**DATA FOR PROCESSING:**
= = = = = = =

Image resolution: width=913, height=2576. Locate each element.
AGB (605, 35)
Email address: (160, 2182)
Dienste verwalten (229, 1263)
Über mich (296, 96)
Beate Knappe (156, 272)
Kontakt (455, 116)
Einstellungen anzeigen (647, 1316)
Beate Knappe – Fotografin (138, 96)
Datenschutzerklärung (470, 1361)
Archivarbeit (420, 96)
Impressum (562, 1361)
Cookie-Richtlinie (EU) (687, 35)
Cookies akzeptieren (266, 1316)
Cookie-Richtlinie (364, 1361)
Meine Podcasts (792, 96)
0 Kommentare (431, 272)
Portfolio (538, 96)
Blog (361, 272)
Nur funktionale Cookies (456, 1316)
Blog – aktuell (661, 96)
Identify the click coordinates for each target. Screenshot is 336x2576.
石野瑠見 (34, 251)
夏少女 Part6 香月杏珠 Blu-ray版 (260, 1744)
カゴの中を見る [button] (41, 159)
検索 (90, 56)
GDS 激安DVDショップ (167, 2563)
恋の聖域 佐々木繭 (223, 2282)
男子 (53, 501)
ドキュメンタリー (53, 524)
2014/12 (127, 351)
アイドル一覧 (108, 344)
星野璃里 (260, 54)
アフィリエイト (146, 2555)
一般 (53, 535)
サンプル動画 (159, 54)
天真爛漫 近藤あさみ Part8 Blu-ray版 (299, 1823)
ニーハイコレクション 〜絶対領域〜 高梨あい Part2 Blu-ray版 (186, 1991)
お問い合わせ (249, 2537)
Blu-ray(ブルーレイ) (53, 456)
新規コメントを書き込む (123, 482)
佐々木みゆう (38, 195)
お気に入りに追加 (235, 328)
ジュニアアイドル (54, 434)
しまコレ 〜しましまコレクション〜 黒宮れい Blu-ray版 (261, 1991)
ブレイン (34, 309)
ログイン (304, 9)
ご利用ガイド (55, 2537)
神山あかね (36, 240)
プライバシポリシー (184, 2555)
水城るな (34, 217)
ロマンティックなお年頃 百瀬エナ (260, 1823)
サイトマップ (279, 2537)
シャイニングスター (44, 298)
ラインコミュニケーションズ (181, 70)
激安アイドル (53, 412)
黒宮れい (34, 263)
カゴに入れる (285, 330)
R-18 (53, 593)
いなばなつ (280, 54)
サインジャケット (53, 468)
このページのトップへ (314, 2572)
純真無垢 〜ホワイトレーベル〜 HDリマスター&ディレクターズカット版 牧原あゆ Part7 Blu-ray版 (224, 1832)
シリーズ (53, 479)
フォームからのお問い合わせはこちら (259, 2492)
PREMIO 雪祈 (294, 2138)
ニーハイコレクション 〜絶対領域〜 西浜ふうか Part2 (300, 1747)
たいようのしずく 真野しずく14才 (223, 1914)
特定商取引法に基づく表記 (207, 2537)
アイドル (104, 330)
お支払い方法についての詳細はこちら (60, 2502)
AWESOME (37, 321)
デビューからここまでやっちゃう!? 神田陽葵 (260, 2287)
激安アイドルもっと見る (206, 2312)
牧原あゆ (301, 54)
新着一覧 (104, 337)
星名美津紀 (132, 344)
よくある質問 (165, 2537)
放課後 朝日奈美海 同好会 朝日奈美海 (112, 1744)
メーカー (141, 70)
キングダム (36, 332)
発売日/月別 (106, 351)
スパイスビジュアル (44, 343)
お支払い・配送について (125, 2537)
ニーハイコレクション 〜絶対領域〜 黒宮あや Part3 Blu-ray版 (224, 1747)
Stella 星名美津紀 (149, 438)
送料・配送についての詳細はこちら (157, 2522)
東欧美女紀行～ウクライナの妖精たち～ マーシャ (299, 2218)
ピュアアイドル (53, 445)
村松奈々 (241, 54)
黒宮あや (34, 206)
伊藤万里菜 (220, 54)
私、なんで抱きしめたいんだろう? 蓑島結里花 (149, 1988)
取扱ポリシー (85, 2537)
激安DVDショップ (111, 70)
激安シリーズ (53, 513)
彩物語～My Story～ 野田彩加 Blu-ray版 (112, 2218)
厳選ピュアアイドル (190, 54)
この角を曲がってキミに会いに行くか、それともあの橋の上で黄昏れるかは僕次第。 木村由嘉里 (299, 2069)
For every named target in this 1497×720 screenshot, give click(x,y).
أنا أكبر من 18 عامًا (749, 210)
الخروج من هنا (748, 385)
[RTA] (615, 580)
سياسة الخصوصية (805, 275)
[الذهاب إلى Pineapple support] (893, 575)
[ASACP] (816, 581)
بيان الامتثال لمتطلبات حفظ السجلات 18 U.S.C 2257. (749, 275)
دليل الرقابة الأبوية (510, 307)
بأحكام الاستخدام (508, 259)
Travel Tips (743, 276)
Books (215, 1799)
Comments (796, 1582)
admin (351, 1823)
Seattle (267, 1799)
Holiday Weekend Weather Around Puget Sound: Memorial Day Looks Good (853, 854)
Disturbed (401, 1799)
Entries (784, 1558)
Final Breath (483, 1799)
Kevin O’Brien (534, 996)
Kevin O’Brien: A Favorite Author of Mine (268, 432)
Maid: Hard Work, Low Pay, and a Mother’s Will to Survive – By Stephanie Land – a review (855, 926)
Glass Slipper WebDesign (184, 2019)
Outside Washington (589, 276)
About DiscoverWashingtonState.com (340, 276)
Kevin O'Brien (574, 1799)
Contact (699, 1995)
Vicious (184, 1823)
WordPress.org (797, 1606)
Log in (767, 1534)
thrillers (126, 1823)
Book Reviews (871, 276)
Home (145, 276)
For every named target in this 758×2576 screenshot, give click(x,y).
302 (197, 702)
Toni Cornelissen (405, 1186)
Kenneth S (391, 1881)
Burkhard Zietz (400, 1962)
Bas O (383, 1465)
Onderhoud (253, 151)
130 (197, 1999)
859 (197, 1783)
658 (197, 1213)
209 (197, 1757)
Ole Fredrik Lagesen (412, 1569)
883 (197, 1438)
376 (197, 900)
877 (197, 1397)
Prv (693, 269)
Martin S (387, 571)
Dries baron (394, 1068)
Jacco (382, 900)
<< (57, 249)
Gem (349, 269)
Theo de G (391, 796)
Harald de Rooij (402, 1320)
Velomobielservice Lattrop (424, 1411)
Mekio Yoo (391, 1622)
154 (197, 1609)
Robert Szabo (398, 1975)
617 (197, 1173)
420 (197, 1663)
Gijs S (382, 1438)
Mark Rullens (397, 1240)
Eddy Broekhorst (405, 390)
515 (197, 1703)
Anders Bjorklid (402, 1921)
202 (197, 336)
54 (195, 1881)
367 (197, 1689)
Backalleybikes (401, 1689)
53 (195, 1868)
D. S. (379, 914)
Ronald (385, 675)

= = = = = = =

Return exactly the lines above from the line that has "PREMIO 雪祈 (294, 2138)" through the line that has "お支払い・配送について (125, 2537)", inclusive, and nothing else.

PREMIO 雪祈 (294, 2138)
ニーハイコレクション 〜絶対領域〜 西浜ふうか Part2 (300, 1747)
たいようのしずく 真野しずく14才 (223, 1914)
特定商取引法に基づく表記 (207, 2537)
アイドル (104, 330)
お支払い方法についての詳細はこちら (60, 2502)
AWESOME (37, 321)
デビューからここまでやっちゃう!? 神田陽葵 (260, 2287)
激安アイドルもっと見る (206, 2312)
牧原あゆ (301, 54)
新着一覧 (104, 337)
星名美津紀 (132, 344)
よくある質問 (165, 2537)
放課後 朝日奈美海 同好会 朝日奈美海 (112, 1744)
メーカー (141, 70)
キングダム (36, 332)
発売日/月別 (106, 351)
スパイスビジュアル (44, 343)
お支払い・配送について (125, 2537)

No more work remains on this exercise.